Over time, the state has developed an aversion to the long-term confinement of the severely mentally ill, even if the people in question display habitual criminal or anti-social behaviour. For several generations now, it has been considered ‘best practice’ that such individuals be managed within the community rather than treated in a custodial setting. The presumption against placing the insane in secure hospitals was born of revulsion towards over-institutionalisation in the past and the cruelties it allowed to flourish, but noble though the reformers’ intentions were they have contributed to dangerous levels of under-institutionalisation. Candidly, Axel Rudakubana should never have been at liberty to murder because he should have been indefinitely detained in a secure facility.

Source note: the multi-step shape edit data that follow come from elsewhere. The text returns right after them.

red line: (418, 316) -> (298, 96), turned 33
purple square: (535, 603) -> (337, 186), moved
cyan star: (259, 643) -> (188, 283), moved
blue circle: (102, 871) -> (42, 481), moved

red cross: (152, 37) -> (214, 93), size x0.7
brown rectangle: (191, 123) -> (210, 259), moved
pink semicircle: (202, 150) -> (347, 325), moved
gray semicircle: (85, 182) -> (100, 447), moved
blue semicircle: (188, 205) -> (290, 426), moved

However, the state is not prepared to confront that question, and so it is displacing the blame to the easier and more populist culprit of internet knife purchases. We have seen this kind of elite denialism before. Following the murder of Sir David Amess, and despite his killer being an Islamist motivated by Amess’s vote for air strikes in Syria and membership of Conservative Friends of Israel, we were treated to the grotesque spectacle of the murdered MP’s colleagues convening in the Commons to blame and urge tighter regulation of social media, despite there being no evident connection between these platforms and Amess’s killing.

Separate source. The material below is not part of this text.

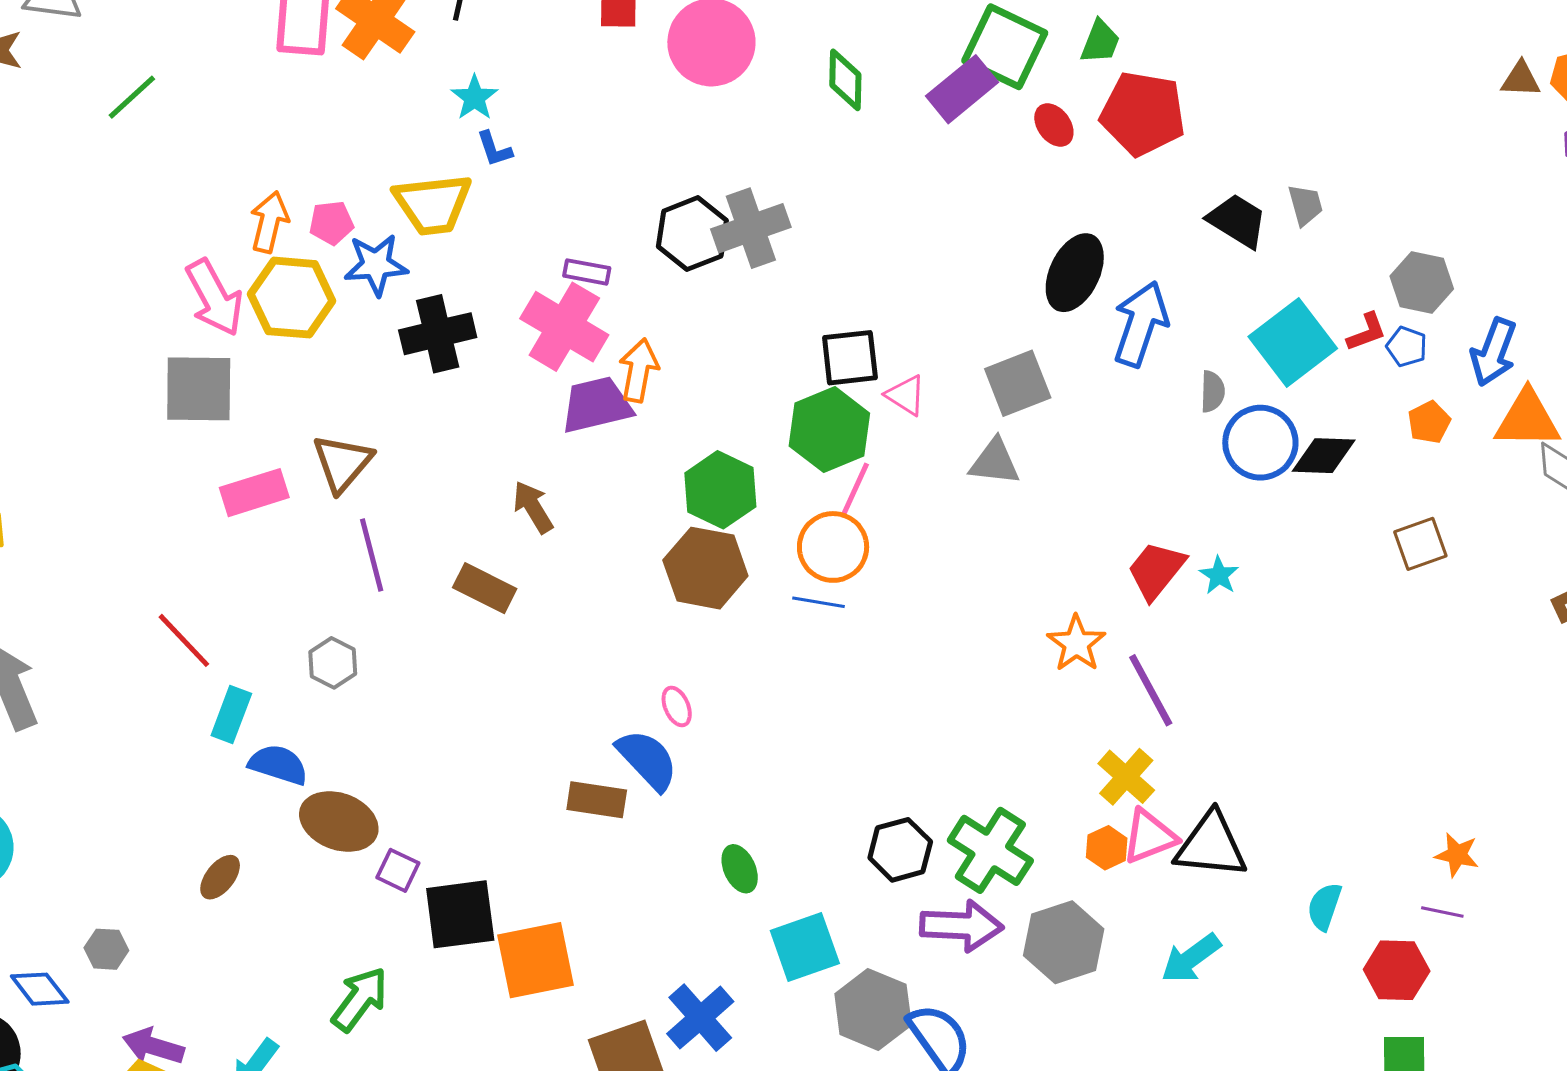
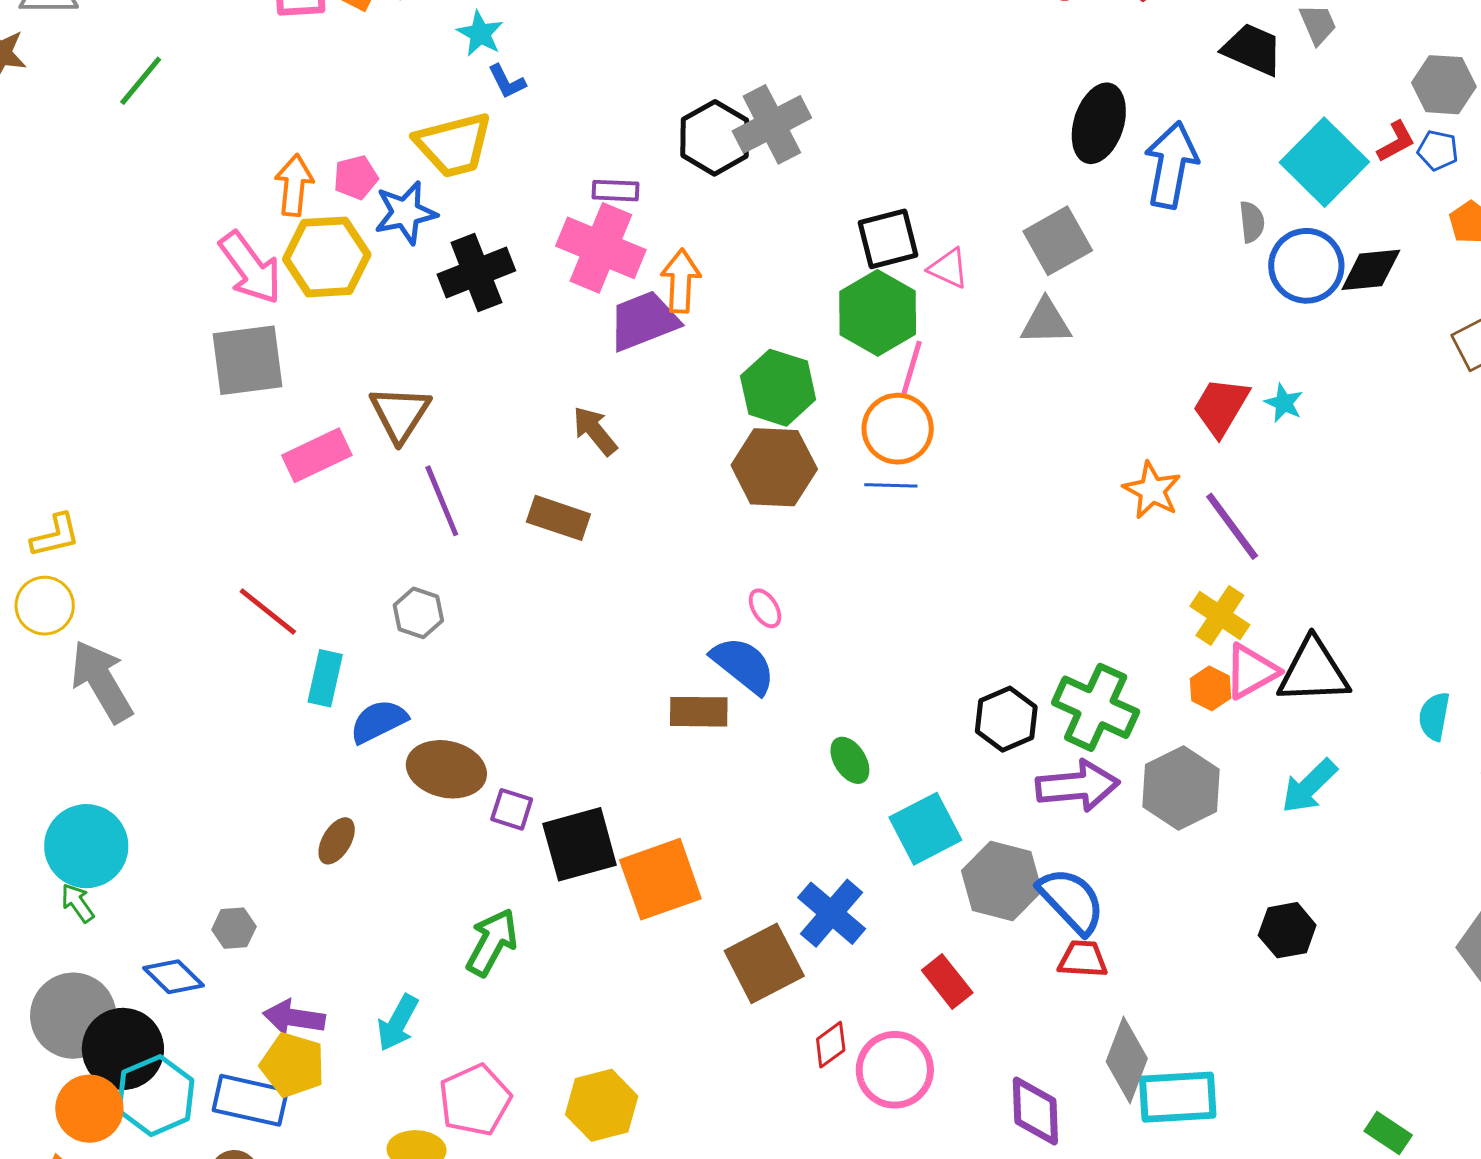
blue semicircle: (278, 765) -> (379, 721), turned -36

Ditto the official response to the Manchester Arena bombing, which encouraged us not to look back in anger and certainly not to look into why the bomber’s parents had been granted asylum in the UK when his father had been a member of the Libyan Islamic Fighting Group. The same went for media coverage of the 2020 Reading Park terrorist, Khairi Saadallah. Two days after Saadallah stabbed three people to death while shouting ‘Allahu akbar’, the Guardianinformed its readers that the killer had been suffering from post-traumatic stress disorder from the Libyan civil war. In fact, the psychiatrists who examined him for his murder trial found no signs of mental illness, but the civil war did have an impact on him: he fought in it on behalf of Ansar al-Sharia, an Al-Qaeda-aligned militia. Mental health was the chosen frame because the alternative was asking how Saadallah came to be granted asylum in the UK after informing the Home Office that he had been part of a militant Islamist group. After informing the Home Office.

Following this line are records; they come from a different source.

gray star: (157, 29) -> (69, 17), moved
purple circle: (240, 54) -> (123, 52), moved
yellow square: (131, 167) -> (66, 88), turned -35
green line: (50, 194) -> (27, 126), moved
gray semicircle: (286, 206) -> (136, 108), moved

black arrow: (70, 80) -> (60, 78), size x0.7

The law of displaced culpability is a psychic defence mechanism that protects the liberal governing class and its cherished beliefs from a violent encounter with reality. Amazon has questions to answer over how a 17-year-old was able to purchase a knife from its website, but while concerning this is ultimately a secondary matter. Amazon knife sales didn’t kill those little girls in Southport, a dangerous individual who should not have been at liberty killed them. Knives are not hard to come by. Rudakubana was aided and abetted not by online retail practices, but by decades of well-meaning liberal policy that has preferred to manage risks in the community rather than concede that mentally ill people who habitually engage in violent or aggressive behaviour should be separated from the rest of us indefinitely.